More details were shared on certain agency priorities with an intent to “clarify specific issues that currently require additional guidance,” the statement said, including autism, nutrition, HIV/AIDS, research on racial disparities, transgender care and more.

In April, a policy note from the NIH said the agency can pull medical research funding from universities with diversity and inclusion programs. Friday’s statement noted that the NIH was “shifting to solution-oriented approaches in health disparities research.”

“In contrast to research that considers race or ethnicity when scientifically justified […] research based on ideologies that promote differential treatment of people based on race or ethnicity, rely on poorly defined concepts or on unfalsifiable theories, does not follow the principles of gold-standard science,” the statement read.

NIH also intends to prioritize research focused on what it called “more promising avenues of research” for the the health of transgender youth than studies involving treatments such as puberty suppression, hormone therapy or surgery.

“Research that aims to identify and treat the harms these therapies and procedures have potentially caused to minors diagnosed with gender dysphoria, gender identity disorder, or gender incongruence, and how to best address the needs of these individuals so that they may live long, healthy lives is more promising,” the statement said.
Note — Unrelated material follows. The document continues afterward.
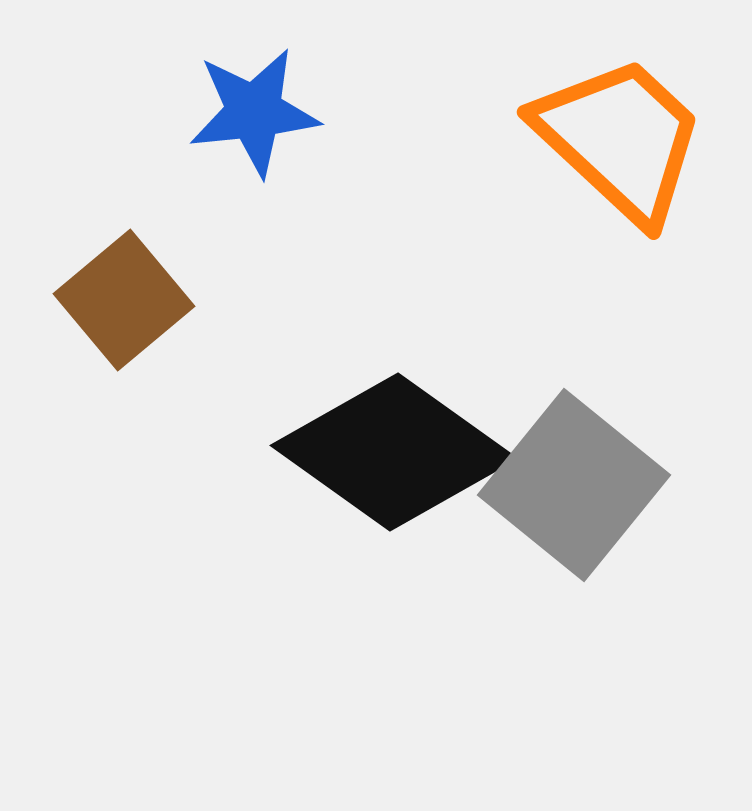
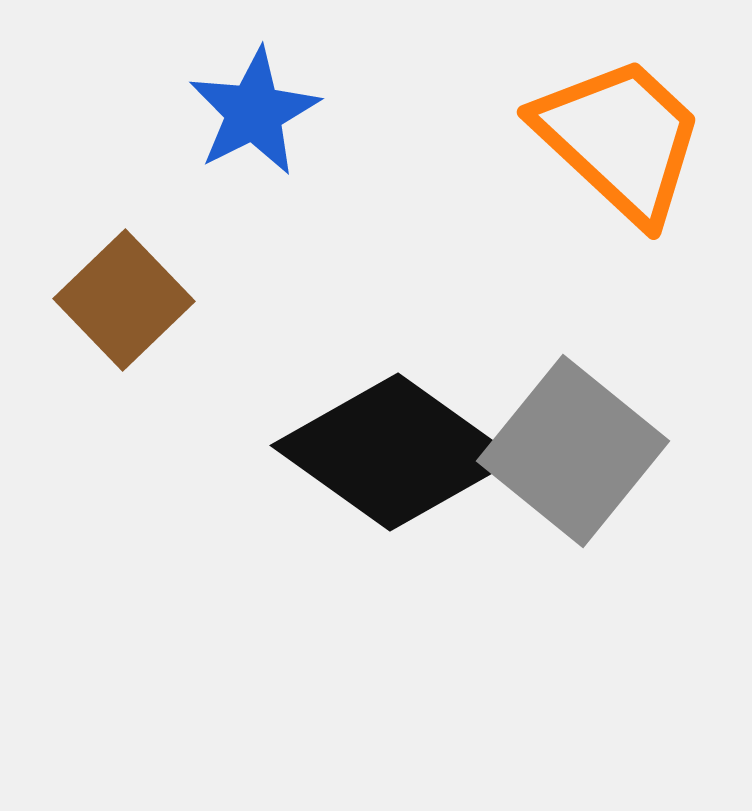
blue star: rotated 21 degrees counterclockwise
brown square: rotated 4 degrees counterclockwise
gray square: moved 1 px left, 34 px up
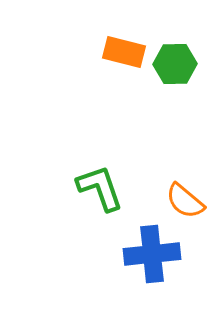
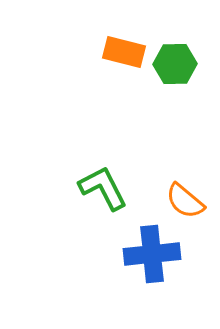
green L-shape: moved 3 px right; rotated 8 degrees counterclockwise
Multiple priorities emphasize a preference for domestic research, including a new system to manage projects with funding for foreign research institutions and a blueprint for domestic training programs.

NIH will also prioritize research that can be replicated or reproduced.

“We are exploring various mechanisms to support scientists focused on replication work, to publish negative findings, and to elevate replication research,” the statement read.